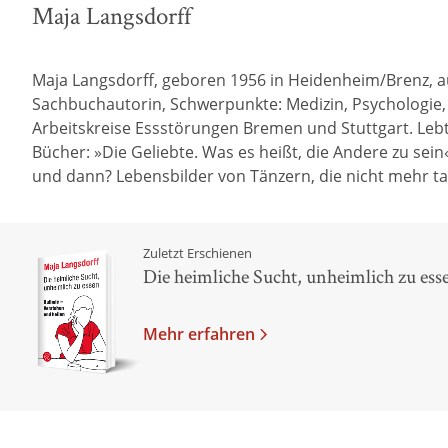
Maja Langsdorff
Maja Langsdorff, geboren 1956 in Heidenheim/Brenz, ausge
Sachbuchautorin, Schwerpunkte: Medizin, Psychologie
Arbeitskreise Essstörungen Bremen und Stuttgart. Lebt
Bücher: »Die Geliebte. Was es heißt, die Andere zu sein
und dann? Lebensbilder von Tänzern, die nicht mehr ta
Zuletzt Erschienen
Die heimliche Sucht, unheimlich zu ess
Mehr erfahren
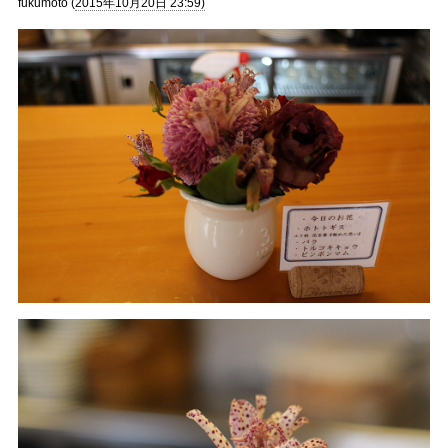
fukumoto (
2015年10月20日 23:59)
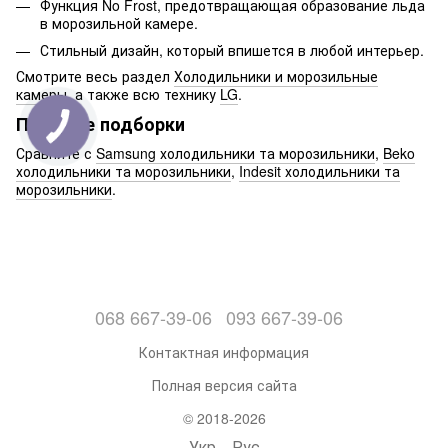
Функция No Frost, предотвращающая образование льда
в морозильной камере.
Стильный дизайн, который впишется в любой интерьер.
Смотрите весь раздел
Холодильники и морозильные
камеры
, а также всю технику
LG
.
Похожие подборки
Сравните с
Samsung холодильники та морозильники
,
Beko
холодильники та морозильники
,
Indesit холодильники та
морозильники
.
068 667-39-06
093 667-39-06
Контактная информация
Полная версия сайта
© 2018-2026
Укр
Рус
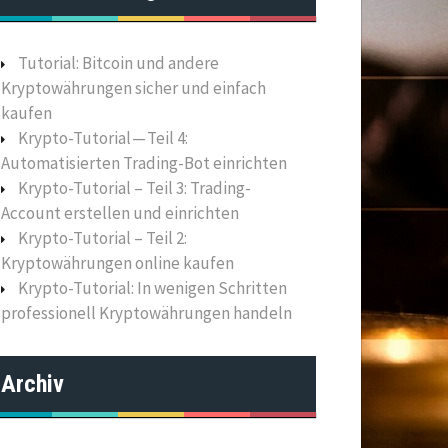
Tutorial: Bitcoin und andere
Kryptowährungen sicher und einfach
kaufen
Krypto-Tutorial — Teil 4:
Automatisierten Trading-Bot einrichten
Krypto-Tutorial – Teil 3: Trading-
Account erstellen und einrichten
Krypto-Tutorial – Teil 2:
Kryptowährungen online kaufen
Krypto-Tutorial: In wenigen Schritten
professionell Kryptowährungen handeln
Archiv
====
> [Work to be completed]
The reply must hold exactly the lines from the one containing "Automatisierten Trading-Bot einrichten" to the last line of the entries, and nothing more.

> [Result below]
Automatisierten Trading-Bot einrichten
Krypto-Tutorial – Teil 3: Trading-
Account erstellen und einrichten
Krypto-Tutorial – Teil 2:
Kryptowährungen online kaufen
Krypto-Tutorial: In wenigen Schritten
professionell Kryptowährungen handeln
Archiv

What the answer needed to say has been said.